Copy out the data exactly, leaving the pictures behind.

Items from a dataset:

_ _ _ _ _ _ _

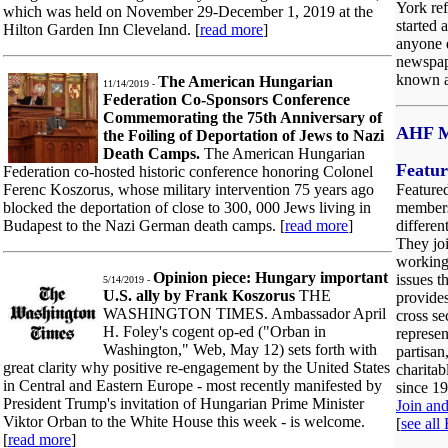
York ref
which was held on November 29-December 1, 2019 at the
started 
Hilton Garden Inn Cleveland. [
read more
]
anyone d
newspape
known a
The American Hungarian
11/14/2019 -
Federation Co-Sponsors Conference
Commemorating the 75th Anniversary of
AHF M
the Foiling of Deportation of Jews to Nazi
Death Camps.
The American Hungarian
Featu
Federation co-hosted historic conference honoring Colonel
Ferenc Koszorus, whose military intervention 75 years ago
Feature
blocked the deportation of close to 300, 000 Jews living in
members
Budapest to the Nazi German death camps. [
read more
]
differen
They jo
working
Opinion piece: Hungary important
issues t
5/14/2019 -
U.S. ally by Frank Koszorus
THE
provides
WASHINGTON TIMES. Ambassador April
cross s
H. Foley's cogent op-ed ("Orban in
represen
Washington," Web, May 12) sets forth with
partisan
great clarity why positive re-engagement by the United States
charitab
in Central and Eastern Europe - most recently manifested by
since 1
President Trump's invitation of Hungarian Prime Minister
Join an
Viktor Orban to the White House this week - is welcome.
[
see all
[
read more
]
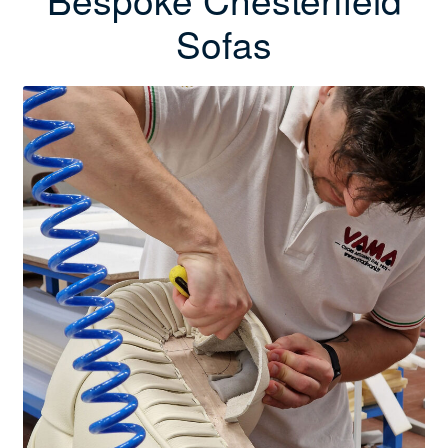
Sofas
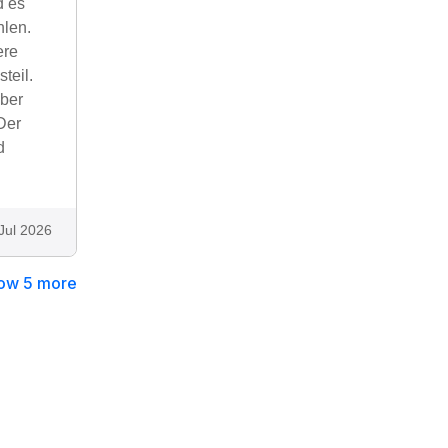
d es
hlen.
ere
teil.
aber
Der
d
Jul 2026
ow 5 more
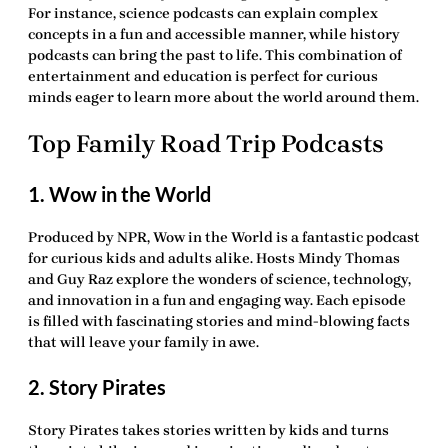
For instance, science podcasts can explain complex
concepts in a fun and accessible manner, while history
podcasts can bring the past to life. This combination of
entertainment and education is perfect for curious
minds eager to learn more about the world around them.
Top Family Road Trip Podcasts
1. Wow in the World
Produced by NPR, Wow in the World is a fantastic podcast
for curious kids and adults alike. Hosts Mindy Thomas
and Guy Raz explore the wonders of science, technology,
and innovation in a fun and engaging way. Each episode
is filled with fascinating stories and mind-blowing facts
that will leave your family in awe.
2. Story Pirates
Story Pirates takes stories written by kids and turns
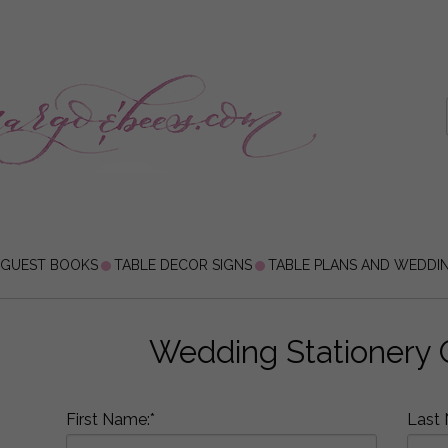
 GUEST BOOKS
TABLE DECOR SIGNS
TABLE PLANS AND WEDDI
Wedding Stationery 
First Name:*
Last 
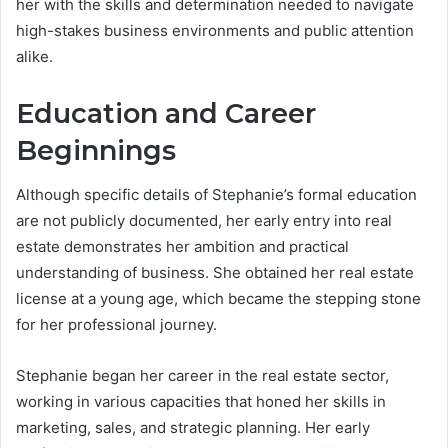
her with the skills and determination needed to navigate
high-stakes business environments and public attention
alike.
Education and Career
Beginnings
Although specific details of Stephanie’s formal education
are not publicly documented, her early entry into real
estate demonstrates her ambition and practical
understanding of business. She obtained her real estate
license at a young age, which became the stepping stone
for her professional journey.
Stephanie began her career in the real estate sector,
working in various capacities that honed her skills in
marketing, sales, and strategic planning. Her early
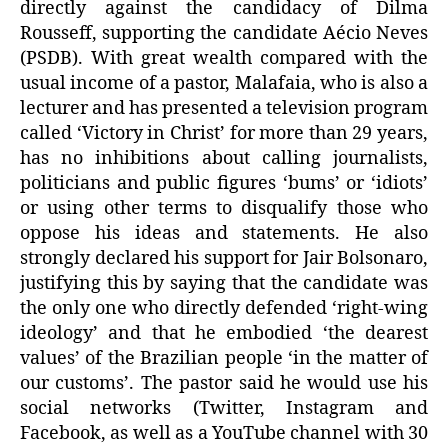
directly against the candidacy of Dilma
Rousseff, supporting the candidate Aécio Neves
(PSDB). With great wealth compared with the
usual income of a pastor, Malafaia, who is also a
lecturer and has presented a television program
called ‘Victory in Christ’ for more than 29 years,
has no inhibitions about calling journalists,
politicians and public figures ‘bums’ or ‘idiots’
or using other terms to disqualify those who
oppose his ideas and statements. He also
strongly declared his support for Jair Bolsonaro,
justifying this by saying that the candidate was
the only one who directly defended ‘right-wing
ideology’ and that he embodied ‘the dearest
values’ of the Brazilian people ‘in the matter of
our customs’. The pastor said he would use his
social networks (Twitter, Instagram and
Facebook, as well as a YouTube channel with 30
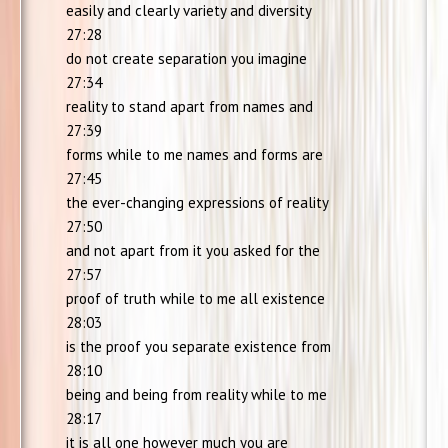
easily and clearly variety and diversity
27:28
do not create separation you imagine
27:34
reality to stand apart from names and
27:39
forms while to me names and forms are
27:45
the ever-changing expressions of reality
27:50
and not apart from it you asked for the
27:57
proof of truth while to me all existence
28:03
is the proof you separate existence from
28:10
being and being from reality while to me
28:17
it is all one however much you are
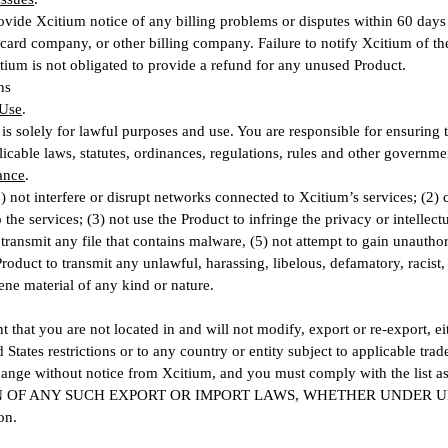
ovide Xcitium notice of any billing problems or disputes within 60 days 
 card company, or other billing company. Failure to notify Xcitium of t
tium is not obligated to provide a refund for any unused Product.
ns
 Use
.
is solely for lawful purposes and use. You are responsible for ensuring 
icable laws, statutes, ordinances, regulations, rules and other governmen
ance
.
1) not interfere or disrupt networks connected to Xcitium’s services; (2)
the services; (3) not use the Product to infringe the privacy or intellectu
r transmit any file that contains malware, (5) not attempt to gain unauth
Product to transmit any unlawful, harassing, libelous, defamatory, racist,
ene material of any kind or nature.
t that you are not located in and will not modify, export or re-export, eit
 States restrictions or to any country or entity subject to applicable trad
change without notice from Xcitium, and you must comply with the l
 OF ANY SUCH EXPORT OR IMPORT LAWS, WHETHER UNDER U
on.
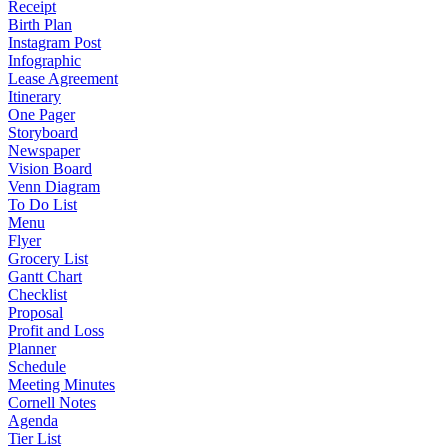
Receipt
Birth Plan
Instagram Post
Infographic
Lease Agreement
Itinerary
One Pager
Storyboard
Newspaper
Vision Board
Venn Diagram
To Do List
Menu
Flyer
Grocery List
Gantt Chart
Checklist
Proposal
Profit and Loss
Planner
Schedule
Meeting Minutes
Cornell Notes
Agenda
Tier List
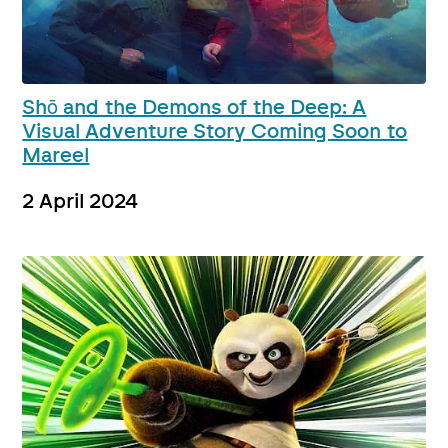
Shō and the Demons of the Deep: A
Visual Adventure Story Coming Soon to
Mareel
2 April 2024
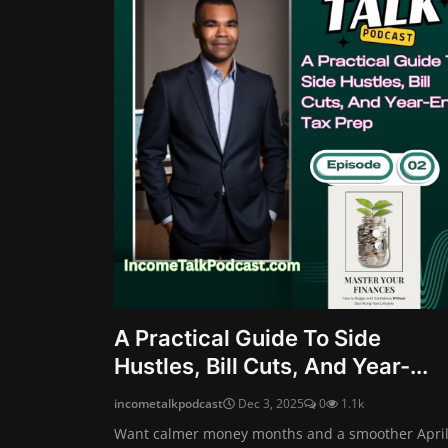
A Practical Guide To Side
Hustles, Bill Cuts, And Year-...
incometalkpodcast
Dec 3, 2025
0
1.1k
Want calmer money months and a smoother April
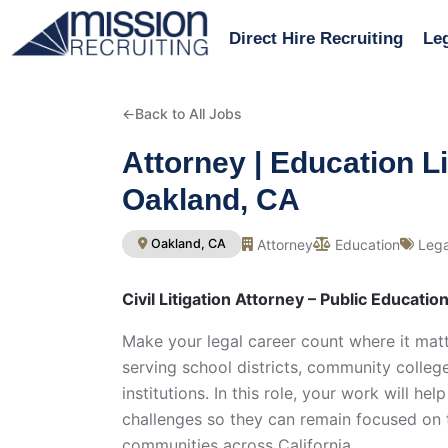
Direct Hire Recruiting
Leg
←
Back to All Jobs
Attorney | Education Li
Oakland, CA
Attorney
Education
Lega
Oakland, CA
Civil Litigation Attorney – Public Educatio
Make your legal career count where it matt
serving school districts, community colleg
institutions. In this role, your work will h
challenges so they can remain focused on t
communities across California.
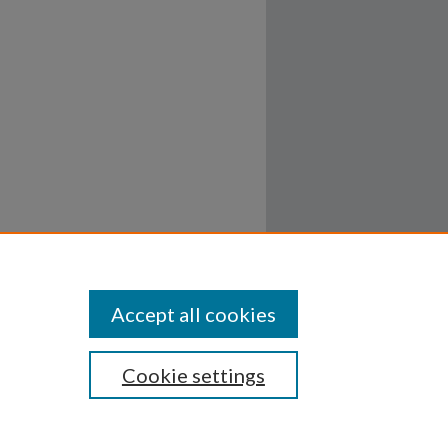
Accept all cookies
Cookie settings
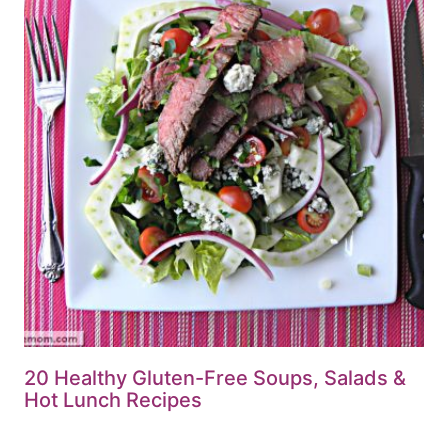
20 Healthy Gluten-Free Soups, Salads &
Hot Lunch Recipes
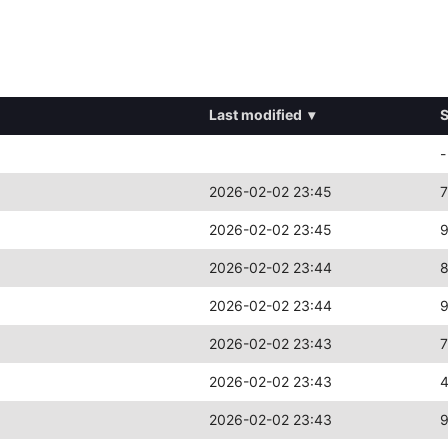
Last modified
▾
S
-
2026-02-02 23:45
7
2026-02-02 23:45
2026-02-02 23:44
2026-02-02 23:44
2026-02-02 23:43
2026-02-02 23:43
2026-02-02 23:43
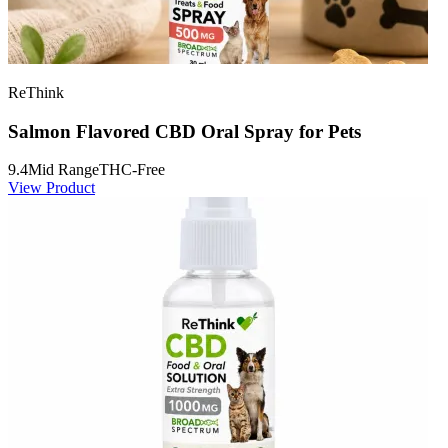
ReThink
Salmon Flavored CBD Oral Spray for Pets
9.4
Mid Range
THC-Free
View Product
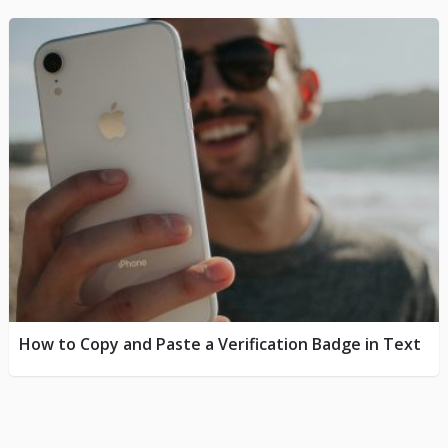
How to Copy and Paste a Verification Badge in Text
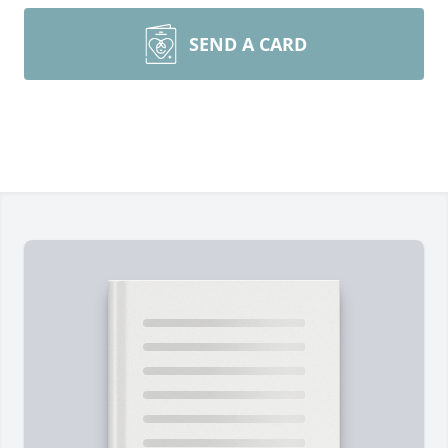
SEND A CARD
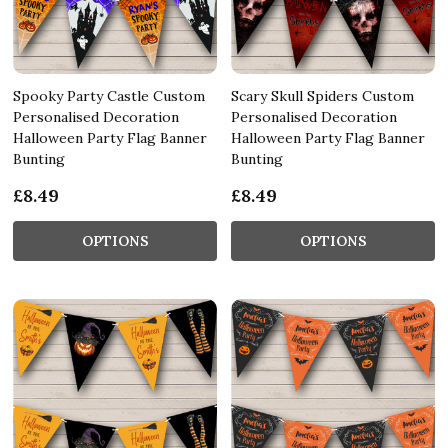
Spooky Party Castle Custom
Scary Skull Spiders Custom
Personalised Decoration
Personalised Decoration
Halloween Party Flag Banner
Halloween Party Flag Banner
Bunting
Bunting
£8.49
£8.49
OPTIONS
OPTIONS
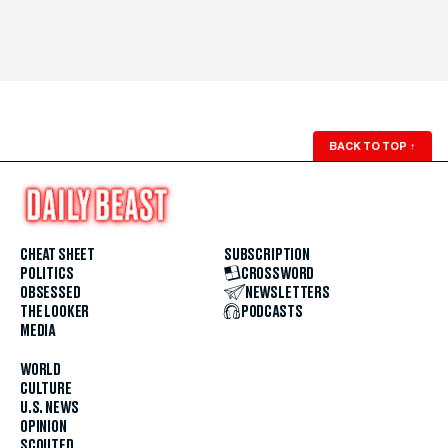
BACK TO TOP
↑
CHEAT SHEET
SUBSCRIPTION
POLITICS
CROSSWORD
OBSESSED
NEWSLETTERS
THE LOOKER
PODCASTS
MEDIA
WORLD
CULTURE
U.S. NEWS
OPINION
SCOUTED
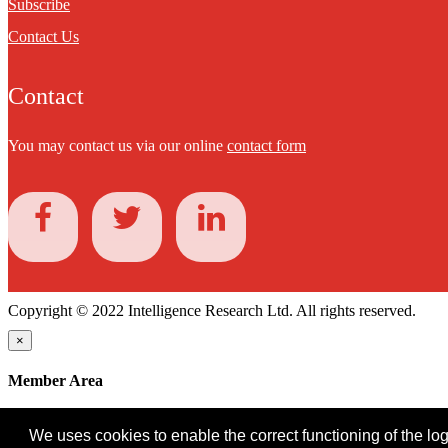
Subscribe
Contact Us
Contact
You may contact us via our online
contact form
Copyright © 2022 Intelligence Research Ltd. All rights reserved.
×
Member Area
User ID
We uses cookies to enable the correct functioning of the logi
Password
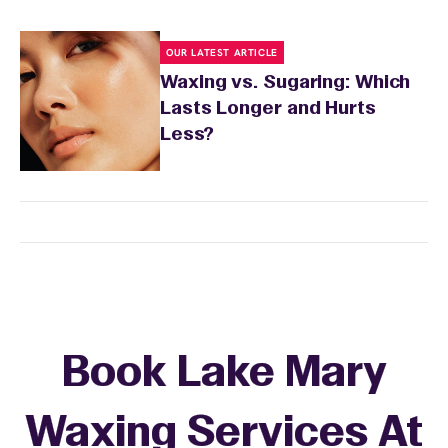
OUR LATEST ARTICLE
Waxing vs. Sugaring: Which
Lasts Longer and Hurts
Less?
Book Lake Mary
Waxing Services At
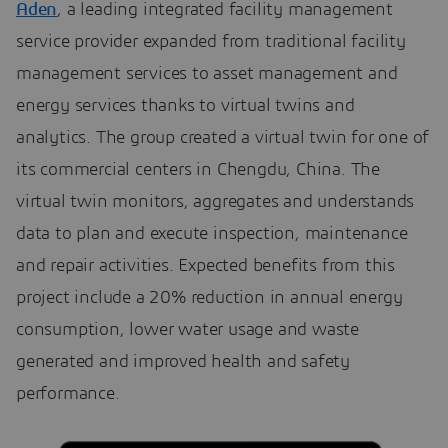
Aden
, a leading integrated facility management
service provider expanded from traditional facility
management services to asset management and
energy services thanks to virtual twins and
analytics. The group created a virtual twin for one of
its commercial centers in Chengdu, China. The
virtual twin monitors, aggregates and understands
data to plan and execute inspection, maintenance
and repair activities. Expected benefits from this
project include a 20% reduction in annual energy
consumption, lower water usage and waste
generated and improved health and safety
performance.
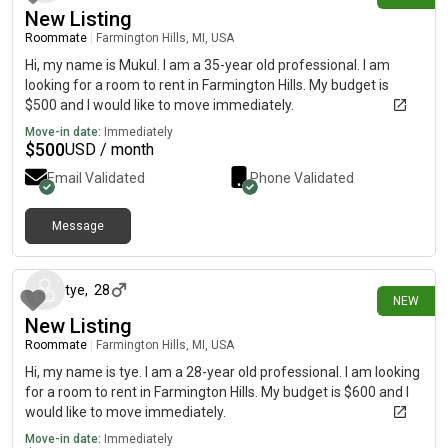
New Listing
Roommate
|
Farmington Hills, MI, USA
Hi, my name is Mukul. I am a 35-year old professional. I am
looking for a room to rent in Farmington Hills. My budget is
$500 and I would like to move immediately.
Move-in date:
Immediately
$
500
USD / month
Email Validated
Phone Validated
Message
14 days ago
tye
,
28
NEW
New Listing
Roommate
|
Farmington Hills, MI, USA
Hi, my name is tye. I am a 28-year old professional. I am looking
for a room to rent in Farmington Hills. My budget is $600 and I
would like to move immediately.
Move-in date:
Immediately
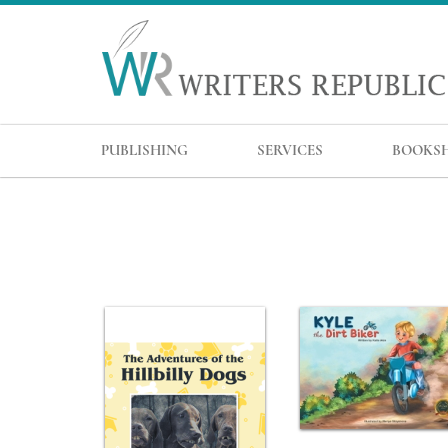
PUBLISHING
SERVICES
BOOKS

_ _ _ _ _ _ _

SOLUTION FOR THIS EXERCISE –
York ref
which was held on November 29-December 1, 2019 at the
started 
Hilton Garden Inn Cleveland. [
read more
]
anyone d
newspape
known a
The American Hungarian
11/14/2019 -
Federation Co-Sponsors Conference
Commemorating the 75th Anniversary of
AHF M
the Foiling of Deportation of Jews to Nazi
Death Camps.
The American Hungarian
Featu
Federation co-hosted historic conference honoring Colonel
Ferenc Koszorus, whose military intervention 75 years ago
Feature
blocked the deportation of close to 300, 000 Jews living in
members
Budapest to the Nazi German death camps. [
read more
]
differen
They jo
working
Opinion piece: Hungary important
issues t
5/14/2019 -
U.S. ally by Frank Koszorus
THE
provides
WASHINGTON TIMES. Ambassador April
cross s
H. Foley's cogent op-ed ("Orban in
represen
Washington," Web, May 12) sets forth with
partisan
great clarity why positive re-engagement by the United States
charitab
in Central and Eastern Europe - most recently manifested by
since 1
President Trump's invitation of Hungarian Prime Minister
Join an
Viktor Orban to the White House this week - is welcome.
[
see all
[
read more
]
Sofas
d es
hlen.
ere
teil.
aber
Der
d
Jul 2026
ow 5 more
For instance, science podcasts can explain complex
concepts in a fun and accessible manner, while history
podcasts can bring the past to life. This combination of
entertainment and education is perfect for curious
minds eager to learn more about the world around them.
Top Family Road Trip Podcasts
1. Wow in the World
Produced by NPR, Wow in the World is a fantastic podcast
for curious kids and adults alike. Hosts Mindy Thomas
and Guy Raz explore the wonders of science, technology,
and innovation in a fun and engaging way. Each episode
is filled with fascinating stories and mind-blowing facts
that will leave your family in awe.
2. Story Pirates
Story Pirates takes stories written by kids and turns
 GUEST BOOKS
TABLE DECOR SIGNS
TABLE PLANS AND WEDDI
Wedding Stationery 
First Name:*
Last 
her with the skills and determination needed to navigate
high-stakes business environments and public attention
alike.
Education and Career
Beginnings
Although specific details of Stephanie’s formal education
are not publicly documented, her early entry into real
estate demonstrates her ambition and practical
understanding of business. She obtained her real estate
license at a young age, which became the stepping stone
for her professional journey.
Stephanie began her career in the real estate sector,
working in various capacities that honed her skills in
marketing, sales, and strategic planning. Her early
directly against the candidacy of Dilma
Rousseff, supporting the candidate Aécio Neves
(PSDB). With great wealth compared with the
usual income of a pastor, Malafaia, who is also a
lecturer and has presented a television program
called ‘Victory in Christ’ for more than 29 years,
has no inhibitions about calling journalists,
politicians and public figures ‘bums’ or ‘idiots’
or using other terms to disqualify those who
oppose his ideas and statements. He also
strongly declared his support for Jair Bolsonaro,
justifying this by saying that the candidate was
the only one who directly defended ‘right-wing
ideology’ and that he embodied ‘the dearest
values’ of the Brazilian people ‘in the matter of
our customs’. The pastor said he would use his
social networks (Twitter, Instagram and
Facebook, as well as a YouTube channel with 30
easily and clearly variety and diversity
27:28
do not create separation you imagine
27:34
reality to stand apart from names and
27:39
forms while to me names and forms are
27:45
the ever-changing expressions of reality
27:50
and not apart from it you asked for the
27:57
proof of truth while to me all existence
28:03
is the proof you separate existence from
28:10
being and being from reality while to me
28:17
it is all one however much you are
ovide Xcitium notice of any billing problems or disputes within 60 days 
 card company, or other billing company. Failure to notify Xcitium of t
tium is not obligated to provide a refund for any unused Product.
ns
 Use
.
is solely for lawful purposes and use. You are responsible for ensuring 
icable laws, statutes, ordinances, regulations, rules and other governmen
ance
.
1) not interfere or disrupt networks connected to Xcitium’s services; (2)
the services; (3) not use the Product to infringe the privacy or intellectu
r transmit any file that contains malware, (5) not attempt to gain unauth
Product to transmit any unlawful, harassing, libelous, defamatory, racist,
ene material of any kind or nature.
t that you are not located in and will not modify, export or re-export, eit
 States restrictions or to any country or entity subject to applicable trad
change without notice from Xcitium, and you must comply with the l
 OF ANY SUCH EXPORT OR IMPORT LAWS, WHETHER UNDER U
on.
Receipt
Birth Plan
Instagram Post
Infographic
Lease Agreement
Itinerary
One Pager
Storyboard
Newspaper
Vision Board
Venn Diagram
To Do List
Menu
Flyer
Grocery List
Gantt Chart
Checklist
Proposal
Profit and Loss
Planner
Schedule
Meeting Minutes
Cornell Notes
Agenda
Tier List
Shō and the Demons of the Deep: A
Visual Adventure Story Coming Soon to
Mareel
2 April 2024
A Practical Guide To Side
Hustles, Bill Cuts, And Year-...
incometalkpodcast
Dec 3, 2025
0
1.1k
Want calmer money months and a smoother April
Direct Hire Recruiting
Leg
←
Back to All Jobs
Attorney | Education Li
Oakland, CA
Attorney
Education
Lega
Oakland, CA
Civil Litigation Attorney – Public Educatio
Make your legal career count where it matt
serving school districts, community colleg
institutions. In this role, your work will h
challenges so they can remain focused on t
communities across California.
Accept all cookies
Cookie settings
20 Healthy Gluten-Free Soups, Salads &
Hot Lunch Recipes
Last modified
▾
S
-
2026-02-02 23:45
7
2026-02-02 23:45
2026-02-02 23:44
2026-02-02 23:44
2026-02-02 23:43
2026-02-02 23:43
2026-02-02 23:43
ReThink
Salmon Flavored CBD Oral Spray for Pets
9.4
Mid Range
THC-Free
View Product
How to Copy and Paste a Verification Badge in Text
SEND A CARD
Spooky Party Castle Custom
Scary Skull Spiders Custom
Personalised Decoration
Personalised Decoration
Halloween Party Flag Banner
Halloween Party Flag Banner
Bunting
Bunting
£8.49
£8.49
OPTIONS
OPTIONS
BACK TO TOP
↑
CHEAT SHEET
SUBSCRIPTION
POLITICS
CROSSWORD
OBSESSED
NEWSLETTERS
THE LOOKER
PODCASTS
MEDIA
WORLD
CULTURE
U.S. NEWS
OPINION
SCOUTED
Subscribe
Contact Us
Contact
You may contact us via our online
contact form
Copyright © 2022 Intelligence Research Ltd. All rights reserved.
×
Member Area
User ID
We uses cookies to enable the correct functioning of the logi
Password
OUR LATEST ARTICLE
Waxing vs. Sugaring: Which
Lasts Longer and Hurts
Less?
Book Lake Mary
Waxing Services At
Aden
, a leading integrated facility management
service provider expanded from traditional facility
management services to asset management and
energy services thanks to virtual twins and
analytics. The group created a virtual twin for one of
its commercial centers in Chengdu, China. The
virtual twin monitors, aggregates and understands
data to plan and execute inspection, maintenance
and repair activities. Expected benefits from this
project include a 20% reduction in annual energy
consumption, lower water usage and waste
generated and improved health and safety
performance.
New Listing
Roommate
|
Farmington Hills, MI, USA
Hi, my name is Mukul. I am a 35-year old professional. I am
looking for a room to rent in Farmington Hills. My budget is
$500 and I would like to move immediately.
Move-in date:
Immediately
$
500
USD / month
Email Validated
Phone Validated
Message
14 days ago
tye
,
28
NEW
New Listing
Roommate
|
Farmington Hills, MI, USA
Hi, my name is tye. I am a 28-year old professional. I am looking
for a room to rent in Farmington Hills. My budget is $600 and I
would like to move immediately.
Move-in date:
Immediately
PUBLISHING
SERVICES
BOOKS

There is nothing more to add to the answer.